Lies are believed because they taste good. The truth is detested because it is sour.
We now can safely assume that the default position of citizens should be that most of what comes out of both the federal and Alaska government are sweet-tasting lies. We could categorically list them, and the lies go back generations.
The past (whether centuries or millennia old) is as real to an historian as if it happened last week. The discipline – no, the science – of history is as fascinating to historians as molecules are to a chemist, and while we certainly admire what a chemist knows, we are less inclined to do so with an historian.
Except for one, age-old adage which everyone accepts: “Those that do not learn history are doomed to repeat it.”
I used to keep that framed prominently in my classroom as a warning to my students who were lax in their studies. But I have come to treasure an even better one: “We learn from history that man does not learn from history.”
And history tells us that governments lie. It’s a practiced art form.
Let’s start with our local, allegedly prolife Gov. Michael Dunleavy.

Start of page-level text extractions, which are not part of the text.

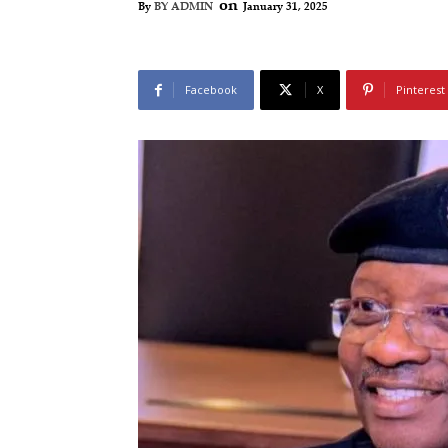
on
January 31, 2025
By
BY ADMIN
Facebook
X
Pinterest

Earlier this month, he told a joint session of the Alaska Legislature: “I hope to make Alaska the most prolife state in the country.”
And how does he do this? Did he shake out the leftist elements in his own bureaucracy? When did the Legislature empower government health bureaucrats to promote contraception, abortion and transgender madness? Or to continue promoting the now almost universally distrusted Covid jabs? When did the governor ever sign safeguards into law, or veto threats to our liberties? When did the legislature ever try to override him?

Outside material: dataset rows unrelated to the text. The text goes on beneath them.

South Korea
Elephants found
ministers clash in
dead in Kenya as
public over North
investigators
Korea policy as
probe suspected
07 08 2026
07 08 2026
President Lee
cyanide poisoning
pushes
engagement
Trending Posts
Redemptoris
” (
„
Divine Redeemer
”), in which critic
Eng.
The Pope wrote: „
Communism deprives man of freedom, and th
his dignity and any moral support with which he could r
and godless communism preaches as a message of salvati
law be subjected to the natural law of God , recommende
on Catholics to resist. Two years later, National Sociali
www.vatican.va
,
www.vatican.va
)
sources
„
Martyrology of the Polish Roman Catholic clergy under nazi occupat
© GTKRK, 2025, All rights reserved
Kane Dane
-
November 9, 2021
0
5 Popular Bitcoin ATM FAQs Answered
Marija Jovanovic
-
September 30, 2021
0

When did he refuse to enforce the overthrow of the State Constitution by the judiciary in its many, always abortion-related rulings? When did he ever ask the State Senate to impeach those judges?

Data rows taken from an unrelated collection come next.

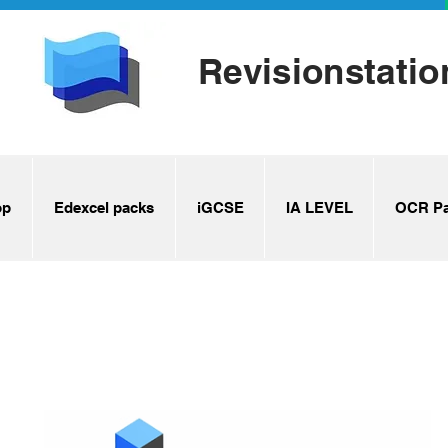
Revisionstatio
op
Edexcel packs
iGCSE
IA LEVEL
OCR Pa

Or perhaps he is borrowing the Leftist definition of what “prolife” means, i.e., socialist programs for free “health” care, housing, lunches, elective surgery and education?
Bureaucracy more or less takes the slow-motion infiltration of evil into our culture, but how about the approach that boldly marches front-and-center and demands immediate attention?
The recent saga of the Chinese spy balloons – floating for the better part of a week over the heartland of America – illustrates the practiced art of evasion and lying that only the federal government can brazenly perform.
“It’s too dangerous to shoot it down.” Oh really? It entered the U.S. over the Alaska interior, the most
sparsely populated region of the U.S.? If you are too squeamish to shoot it down, try getting a
pea-shooter and let it come down slowly.
“It’s spying abilities are limited.”
Question: “Are the American people entitled to know what this balloon is doing?”
Answer: “The citizens can look up any time and see it.”
And in the not unexpected cheap shot against Trump: “This sort of thing happened before with the previous administration.”
I don’t know anything about military capabilities, but it seems like it would have been easy enough to snag it and then reel it in without waiting four days until public and political pressure forced the administration to finally act.
If the traditional form of organized crime were running our governments, we would detest their enriching themselves at our expense. Al Capone once got control of the entire municipal government of the Chicago suburb of Cicero. Pretty bad. But the IRS is a well-oiled protection racket that not only forces us to pay for our own livelihood, but is a political weapon to be wielded against the regime’s opponents and critics.
ALASKA WATCHMAN DIRECT TO YOUR INBOX
But these people are worse than Capone, they are traitors. They don’t defend our border, they scatter illegal aliens to all points of the compass in the dead of night, they steal elections on the local and federal level, they have accepted bribes from foreign governments, and now they have apparently allowed several days of preliminary scans of our defense and strategic emplacements within the heart of our continent.
But the excuses – no, the lies – are good tasting, and lead us to think that “Nobody is that bad. Surely, our own leaders would not betray us, would they? We must give them the benefit of the doubt. The media would expose them if they were lying. We can trust them.”
Nothing can break the intellectual stupor of our culture short of a spiritual miracle, and it is in this realm where we are now forced to place most of our priorities. But even there, our American culture in divided.
And that is the most serious and sour-tasting truth of all.
The views expressed here are those of the author.